- [Task goal] An exact copy of every record is needed, with the pictures left out.

- [Supplied data]
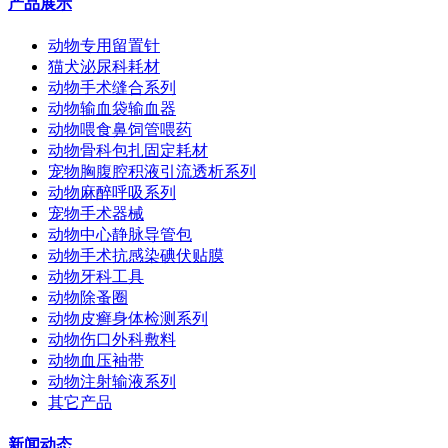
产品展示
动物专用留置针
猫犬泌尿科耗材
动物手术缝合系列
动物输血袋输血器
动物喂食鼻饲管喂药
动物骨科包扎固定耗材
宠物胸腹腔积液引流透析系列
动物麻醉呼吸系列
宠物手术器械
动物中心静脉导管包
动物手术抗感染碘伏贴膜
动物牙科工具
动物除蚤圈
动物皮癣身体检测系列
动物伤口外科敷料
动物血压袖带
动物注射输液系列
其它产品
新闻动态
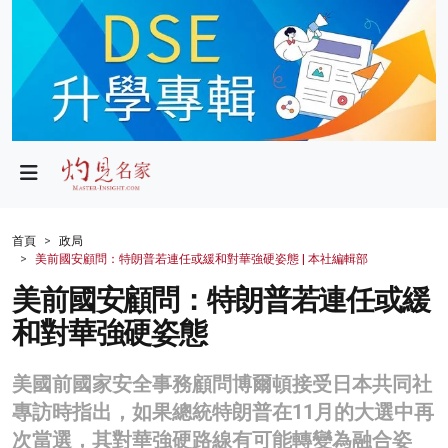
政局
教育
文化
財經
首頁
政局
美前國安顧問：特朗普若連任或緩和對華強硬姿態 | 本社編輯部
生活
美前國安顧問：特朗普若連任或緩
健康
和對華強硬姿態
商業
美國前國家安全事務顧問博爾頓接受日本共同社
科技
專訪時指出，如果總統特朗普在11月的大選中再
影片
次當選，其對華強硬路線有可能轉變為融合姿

- [Output for this task]
产品展示
动物专用留置针
猫犬泌尿科耗材
动物手术缝合系列
动物输血袋输血器
动物喂食鼻饲管喂药
动物骨科包扎固定耗材
宠物胸腹腔积液引流透析系列
动物麻醉呼吸系列
宠物手术器械
动物中心静脉导管包
动物手术抗感染碘伏贴膜
动物牙科工具
动物除蚤圈
动物皮癣身体检测系列
动物伤口外科敷料
动物血压袖带
动物注射输液系列
其它产品
新闻动态
政局
教育
文化
財經
首頁
政局
美前國安顧問：特朗普若連任或緩和對華強硬姿態 | 本社編輯部
生活
美前國安顧問：特朗普若連任或緩
健康
和對華強硬姿態
商業
美國前國家安全事務顧問博爾頓接受日本共同社
科技
專訪時指出，如果總統特朗普在11月的大選中再
影片
次當選，其對華強硬路線有可能轉變為融合姿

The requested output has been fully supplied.